Don't use err.to_string(), print it's debug message instead.

thomasfrederikhoeck · 2024-06-24T22:19:05Z

@Xuanwo Ah thanks!! I get the following consistently :

Generic {
    store: "MicrosoftAzure",
    source: reqwest::Error {
        kind: Decode,
        source: reqwest::Error {
            kind: Body,
            source: TimedOut,
        },
    },
}

I also tried bumping the timeout to 600s. I still get _internal.DeltaError: Failed to parse parquet: Parquet error: Z-order failed while scanning data: ArrowError(ExternalError(General("ParquetObjectReader::get_byte_ranges error: Generic MicrosoftAzure error: error decoding response body")), None) but I never hit the debug print in this case. I am however seeing a lot of

[2024-06-24T21:09:33Z INFO  object_store::client::retry] Encountered transport error backing off for 0.1 seconds, retry 1 of 10: error sending request for url (REDACTED)
[2024-06-24T21:13:00Z DEBUG hyper_util::client::legacy::client] client connection error: error shutting down connection

Xuanwo · 2024-06-25T01:51:27Z

[2024-06-24T21:09:33Z INFO object_store::client::retry] Encountered transport error backing off for 0.1 seconds, retry 1 of 10: error sending request for url (REDACTED)
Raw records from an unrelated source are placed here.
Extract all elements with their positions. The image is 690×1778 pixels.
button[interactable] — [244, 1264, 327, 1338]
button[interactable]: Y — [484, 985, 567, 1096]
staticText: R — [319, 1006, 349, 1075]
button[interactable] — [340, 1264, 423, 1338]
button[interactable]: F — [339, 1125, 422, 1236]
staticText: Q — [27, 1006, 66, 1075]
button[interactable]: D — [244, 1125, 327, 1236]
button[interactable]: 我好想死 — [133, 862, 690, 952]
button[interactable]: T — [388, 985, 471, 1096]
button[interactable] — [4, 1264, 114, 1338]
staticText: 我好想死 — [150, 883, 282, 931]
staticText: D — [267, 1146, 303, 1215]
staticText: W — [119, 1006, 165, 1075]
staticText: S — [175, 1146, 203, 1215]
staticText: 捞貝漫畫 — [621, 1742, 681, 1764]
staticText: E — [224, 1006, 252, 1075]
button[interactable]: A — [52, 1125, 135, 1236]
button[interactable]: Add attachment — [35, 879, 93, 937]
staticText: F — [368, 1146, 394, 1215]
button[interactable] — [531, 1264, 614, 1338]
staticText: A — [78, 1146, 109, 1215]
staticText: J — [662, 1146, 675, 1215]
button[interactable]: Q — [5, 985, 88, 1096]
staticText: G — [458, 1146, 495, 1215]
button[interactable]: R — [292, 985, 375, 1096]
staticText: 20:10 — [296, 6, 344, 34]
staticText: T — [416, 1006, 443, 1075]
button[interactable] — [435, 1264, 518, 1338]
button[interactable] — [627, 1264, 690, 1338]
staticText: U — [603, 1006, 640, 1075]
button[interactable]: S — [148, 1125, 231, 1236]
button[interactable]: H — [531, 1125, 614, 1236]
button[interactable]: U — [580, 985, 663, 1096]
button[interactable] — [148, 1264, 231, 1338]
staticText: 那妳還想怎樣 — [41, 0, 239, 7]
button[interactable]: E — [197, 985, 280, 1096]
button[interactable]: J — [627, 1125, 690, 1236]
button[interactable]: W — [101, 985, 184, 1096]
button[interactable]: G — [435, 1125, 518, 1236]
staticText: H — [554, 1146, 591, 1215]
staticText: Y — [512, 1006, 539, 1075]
I suspect there's an issue with the network connection between your environment and Azure.

Could you provide more details about your setup?
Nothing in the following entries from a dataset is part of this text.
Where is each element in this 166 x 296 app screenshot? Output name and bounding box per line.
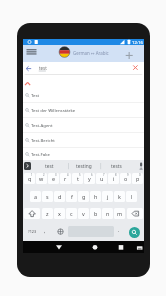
- staticText: h: [94, 193, 98, 200]
- button[interactable]: [24, 62, 36, 75]
- button[interactable]: Test der Willensstärke: [23, 103, 144, 118]
- button[interactable]: i: [108, 173, 119, 184]
- button[interactable]: q: [24, 173, 35, 184]
- staticText: 9: [127, 173, 129, 177]
- button[interactable]: e: [48, 173, 59, 184]
- button[interactable]: l: [126, 191, 137, 202]
- button[interactable]: [129, 227, 140, 238]
- button[interactable]: [129, 62, 143, 75]
- staticText: Test: [31, 92, 40, 98]
- staticText: q: [28, 175, 32, 182]
- staticText: .: [118, 226, 120, 233]
- staticText: 4: [67, 173, 69, 177]
- button[interactable]: c: [66, 208, 77, 219]
- staticText: test: [39, 65, 47, 71]
- staticText: a: [34, 193, 38, 200]
- button[interactable]: ?123: [24, 226, 40, 237]
- button[interactable]: [25, 46, 38, 58]
- staticText: y: [88, 175, 91, 182]
- button[interactable]: Test: [23, 88, 144, 103]
- button[interactable]: Test-Bericht: [23, 133, 144, 148]
- button[interactable]: testing: [68, 161, 100, 172]
- button[interactable]: [55, 226, 66, 237]
- button[interactable]: [89, 242, 101, 252]
- staticText: 0: [139, 173, 141, 177]
- button[interactable]: Test-Fake: [23, 147, 144, 162]
- button[interactable]: [123, 47, 136, 60]
- staticText: x: [58, 210, 61, 217]
- button[interactable]: b: [90, 208, 101, 219]
- button[interactable]: s: [42, 191, 53, 202]
- staticText: v: [82, 210, 85, 217]
- button[interactable]: y: [84, 173, 95, 184]
- button[interactable]: tests: [100, 161, 133, 172]
- button[interactable]: z: [42, 208, 53, 219]
- button[interactable]: [24, 208, 40, 219]
- staticText: 8: [115, 173, 117, 177]
- button[interactable]: v: [78, 208, 89, 219]
- staticText: 1: [31, 173, 33, 177]
- button[interactable]: a: [30, 191, 41, 202]
- button[interactable]: g: [78, 191, 89, 202]
- staticText: g: [82, 193, 86, 200]
- staticText: 2: [43, 173, 45, 177]
- button[interactable]: o: [120, 173, 131, 184]
- staticText: m: [117, 210, 123, 217]
- staticText: b: [94, 210, 98, 217]
- staticText: Test-Fake: [31, 151, 50, 157]
- button[interactable]: test: [31, 161, 68, 172]
- button[interactable]: [23, 77, 144, 88]
- staticText: 5: [79, 173, 81, 177]
- button[interactable]: ,: [40, 226, 49, 237]
- button[interactable]: [53, 242, 65, 252]
- staticText: l: [131, 193, 133, 200]
- staticText: z: [46, 210, 49, 217]
- button[interactable]: w: [36, 173, 47, 184]
- button[interactable]: d: [54, 191, 65, 202]
- staticText: tests: [111, 163, 122, 170]
- button[interactable]: h: [90, 191, 101, 202]
- staticText: u: [100, 175, 104, 182]
- staticText: w: [39, 175, 44, 182]
- staticText: j: [107, 193, 109, 200]
- button[interactable]: k: [114, 191, 125, 202]
- button[interactable]: u: [96, 173, 107, 184]
- button[interactable]: p: [132, 173, 143, 184]
- staticText: n: [106, 210, 110, 217]
- staticText: testing: [76, 163, 92, 170]
- button[interactable]: [24, 162, 31, 170]
- button[interactable]: f: [66, 191, 77, 202]
- staticText: o: [124, 175, 128, 182]
- button[interactable]: [115, 242, 127, 252]
- staticText: ,: [44, 227, 46, 234]
- staticText: p: [136, 175, 140, 182]
- button[interactable]: [134, 243, 145, 253]
- staticText: 3: [55, 173, 57, 177]
- staticText: f: [71, 193, 73, 200]
- button[interactable]: [127, 208, 143, 219]
- button[interactable]: t: [72, 173, 83, 184]
- button[interactable]: German ↔ Arabic: [59, 46, 121, 61]
- button[interactable]: r: [60, 173, 71, 184]
- button[interactable]: Test-Agent: [23, 118, 144, 133]
- staticText: Test-Agent: [31, 122, 53, 128]
- button[interactable]: .: [115, 226, 123, 237]
- staticText: ?123: [28, 229, 37, 234]
- button[interactable]: x: [54, 208, 65, 219]
- staticText: r: [64, 175, 67, 182]
- button[interactable]: n: [102, 208, 113, 219]
- button[interactable]: j: [102, 191, 113, 202]
- staticText: t: [77, 175, 79, 182]
- staticText: d: [58, 193, 62, 200]
- staticText: German ↔ Arabic: [73, 50, 109, 56]
- staticText: 6: [91, 173, 93, 177]
- staticText: test: [45, 163, 54, 170]
- staticText: i: [113, 175, 115, 182]
- staticText: Test-Bericht: [31, 137, 55, 143]
- staticText: k: [118, 193, 121, 200]
- button[interactable]: m: [114, 208, 125, 219]
- staticText: c: [70, 210, 73, 217]
- staticText: Test der Willensstärke: [31, 107, 76, 113]
- staticText: 7: [103, 173, 105, 177]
Where are you conducting the tests?
Which Azure region or zone are you using, or are you just using Azurite?
What is the average latency and bandwidth between your location and Azure?
Can you try using azcopy to read/write large file?

thomasfrederikhoeck · 2024-06-25T11:27:35Z

@Xuanwo I might be network related but I have some feeling that is related to how object_store or delta-rs handles if there is a lower throughput than within a Azure data center (some connections going stale while waiting for somthing else).
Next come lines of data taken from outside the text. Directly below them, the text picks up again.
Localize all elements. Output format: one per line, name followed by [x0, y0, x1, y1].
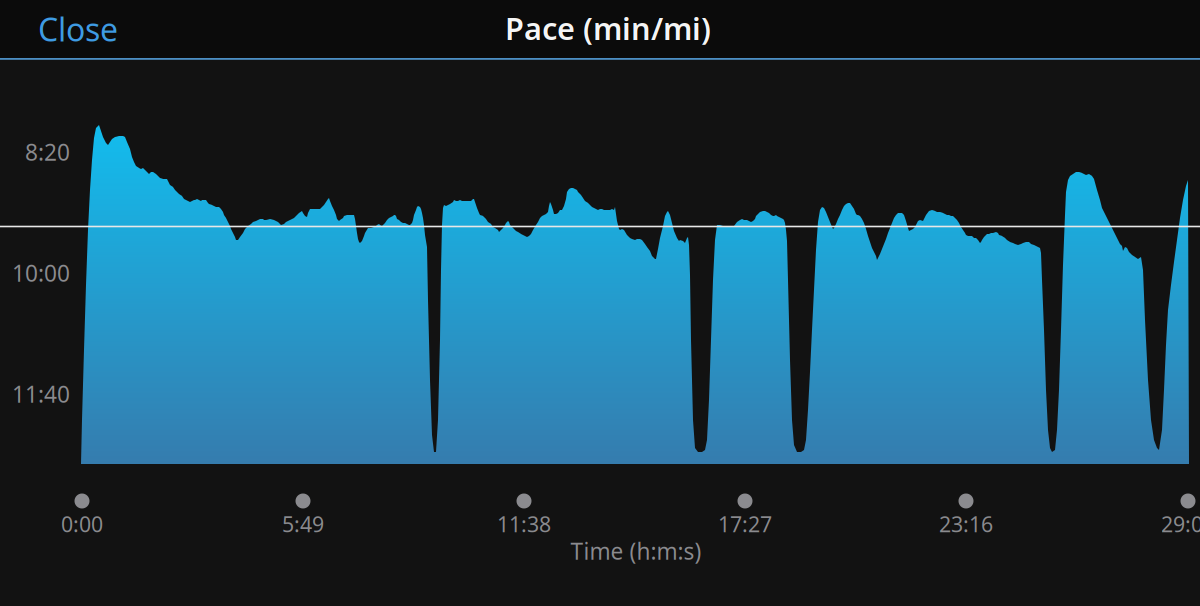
staticText: Close — [38, 8, 118, 50]
staticText: 23:16 — [939, 510, 993, 538]
staticText: 11:40 — [12, 379, 70, 409]
staticText: 11:38 — [497, 510, 551, 538]
staticText: 5:49 — [282, 510, 324, 538]
staticText: 8:20 — [25, 137, 70, 167]
staticText: Time (h:m:s) — [570, 536, 702, 566]
staticText: Pace (min/mi) — [505, 8, 711, 48]
button[interactable]: Close — [24, 0, 132, 60]
staticText: 10:00 — [12, 258, 70, 288]
staticText: 17:27 — [718, 510, 772, 538]
staticText: 0:00 — [61, 510, 103, 538]
staticText: 29:05 — [1161, 510, 1200, 538]
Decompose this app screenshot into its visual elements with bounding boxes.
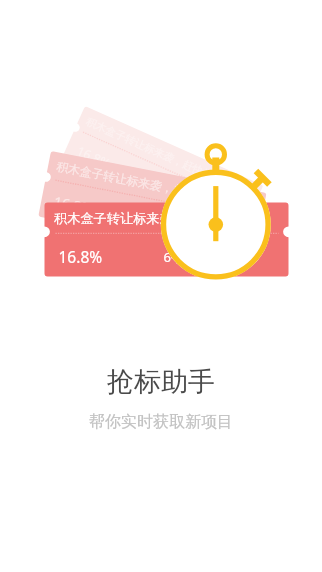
staticText: 帮你实时获取新项目: [89, 412, 233, 432]
staticText: 抢标助手: [107, 365, 215, 399]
Running from local laptop in Europe
Azure region is Westeurope
I just benchmarked with azcopy bench "https://ACCOUNT.blob.core.windows.net/CONTAINER?SAS" --file-count 20 --size-per-file 10000M. So 20 files of 10 Gb and here I get a throughput of 145 Mb/s. It runs through with no failures.

The benchmark took 1+ hours with no failure while the delta-rs call fails within a few minutes.

ion-elgreco · 2024-08-14T09:42:20Z

@Xuanwo @tustvold I can concur this also happens to us in v0.18.1/2, I can see logs in LakeFS which says "context canceled".

Somewhere in object store the connection is getting dropped constantly with large files. Can you guys give suggestions on how to debug.

For me I am connecting within a VNET in EU amsterdam

tustvold · 2024-08-14T09:58:11Z

Are you mixing IO with CPU bound work, I wonder if you are stalling out the tokio runtime

ion-elgreco · 2024-08-14T10:19:25Z

Hmm I am not sure, I started working on delta-rs a year ago and most of this FileSystem handling code was already there.

We essentially create a DeltaFileSystemHandler which we expose to Python. In python we create a DeltaStorageHandler which inherits the pyarrow FileSystemHandler methods, which we implement to call the Rust DeltaFileSystemHandler.

I think Pyarrow just calls read on an ObjectInputFile, which in rust calls get_range on the underlying object-store (https://github.com/delta-io/delta-rs/blob/c446b1287dedba122b941d8d1d4ae6290aa86d5c/python/src/filesystem.rs#L467-L495)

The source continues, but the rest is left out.